D-503 é o número do herói do livro que estou a ler: Nós, de Evgueni Zamiatine (1920// Antígona, 2004). D-503 vive no futuro, num Estado Único em que todas as horas do dia são absolutamente controladas, mesmo as duas Horas Pessoais reservadas ao descanso de cada número. D-503 expõe em pormenor o mundo em que vive porque se propôs escrever um tratado em homenagem ao Estado Único. D-503 é feliz. Chama-nos selvagens. Ele e os outros números escarnecem do modo como compomos a nossa música e chamam à inspiração (obsoleta e ultrapassada) uma forma desconhecida de epilepsia... e com tanta matemática dei comigo, a meio da leitura, a lembrar-me dos recitais de teoremas do José Carlos Fernandes hehe
Estou ainda muito no começo e, para já, tenho uma pergunta que em breve pode encontrar resposta no próprio livro: como é que um homem que todos os dias se senta para escrever pode evitar interrogar-se? Se tiver sido condicionado para isso....
É uma escrita descritiva, ok. Um retrato. Mesmo assim, impõe a D-503 uma concentração e uma aproximação constantes ao mundo em que vive.
Isto sou eu ainda incrédula com o Estado Único de Zamiatine. Mas, por um lado, se tivesse de apostar, se tivesse de ser leviana (e selvagem) diria que um Estado Único como aquele que começo agora a conhecer não permitiria aos seus números o exercício da escrita. Por outro lado, não vivo no mundo de Zamiatine e, de inúmeras formas imensamente subtis e poderosas, é hoje possível não pensar... embora todas essas formas sejam naturais e caóticas e não, como em Nós, pensadas e ordenadas.

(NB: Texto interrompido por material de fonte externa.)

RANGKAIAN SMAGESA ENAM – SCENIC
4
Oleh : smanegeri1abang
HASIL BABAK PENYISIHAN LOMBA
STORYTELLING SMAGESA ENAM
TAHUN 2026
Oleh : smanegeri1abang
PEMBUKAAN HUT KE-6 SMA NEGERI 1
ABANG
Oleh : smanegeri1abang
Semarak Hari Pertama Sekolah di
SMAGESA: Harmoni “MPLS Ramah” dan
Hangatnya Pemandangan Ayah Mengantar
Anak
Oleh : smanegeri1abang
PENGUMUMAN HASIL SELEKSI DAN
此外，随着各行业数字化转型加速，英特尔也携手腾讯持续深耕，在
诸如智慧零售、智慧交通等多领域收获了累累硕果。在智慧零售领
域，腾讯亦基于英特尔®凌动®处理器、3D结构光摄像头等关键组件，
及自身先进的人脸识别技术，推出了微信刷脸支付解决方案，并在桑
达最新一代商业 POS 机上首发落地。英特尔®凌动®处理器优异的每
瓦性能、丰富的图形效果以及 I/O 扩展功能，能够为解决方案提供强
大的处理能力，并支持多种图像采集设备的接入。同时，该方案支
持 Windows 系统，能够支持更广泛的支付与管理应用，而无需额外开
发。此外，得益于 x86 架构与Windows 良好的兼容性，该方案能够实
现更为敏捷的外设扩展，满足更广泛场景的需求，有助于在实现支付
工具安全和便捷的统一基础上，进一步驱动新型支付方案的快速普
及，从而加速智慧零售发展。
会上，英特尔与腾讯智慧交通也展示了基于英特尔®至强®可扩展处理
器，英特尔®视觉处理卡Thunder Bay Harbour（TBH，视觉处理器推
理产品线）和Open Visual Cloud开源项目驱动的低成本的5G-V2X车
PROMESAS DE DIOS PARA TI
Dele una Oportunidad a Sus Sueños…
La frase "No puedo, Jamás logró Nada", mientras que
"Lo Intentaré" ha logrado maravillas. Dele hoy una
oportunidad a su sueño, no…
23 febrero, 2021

Tem piada como em todos estes livros (penso no Admirável Mundo Novo, no 1984 e no Fahrenheit 451... por ironia de dEUS nOSSO sENHOR só tinha lido até agora os livros que Zamiatine inspirou) e, sobretudo, na realidade, não existe um totalitarismo sem uma vontade implacavelmente dirigida a esse fim, sem que essa vontade se tenha concretizado, esquematizando infinitamente todos os pormenores da vida, impondo-os e mantendo-os a ferros.
É que ainda me parece que uma vontade sólida (dirigida porque dirigível) não se forma senão pelo pensamento interrogativo, o pensamento que massacra e encosta à parede certezas, verdades, respostas, tudo, e que coloca o homem, necessariamente, sozinho perante o mundo, contra o mundo (mesmo que venha depois a afirmar-se e a impor-se através de um poema ou de uma sinfonia). Isto é: os totalitarismos, que, por natureza, ultrapassam o individual, e que devem continuamente esmagá-lo para permanecer, têm origem numa espécie de "individual absoluto".
Beeeeeeeeeem...!, esperneiam os meus 2,3 leitores, mas que conversa vem a ser esta?! Partilho dessa indignação, à qual reconheço um direito com muitas reticências, muitos pontos de exclamação e de interrogação. Isto é demasiado denso para uma noite de Verão. Fixe fixe fixe é ser a escrita de Zamiatine muito divertida. D-503 tem fibra e faz-me falta quando não posso abrir o livro, embora ainda me pareça inverosímil e não compreenda como o deixam sentar-se a escrever. Só lhe pode fazer mal: são, pois, grandes as minhas expectativas quanto aos desenvolvimentos deste livro.
p.s. Pedimos perdão pela longa ausência sem atestado médico ou qualquer outro tipo de justificação, mas tem feito muito calor, temos tido muitos jantares, temos lido muitos livros e não temos tido tempo para nos concentrarmos em coisas virtuais (de notar como esta forma de colocar as coisas ressalva plenamente os disparates que se dizem no tasco, já que para esses não é necessária concentração).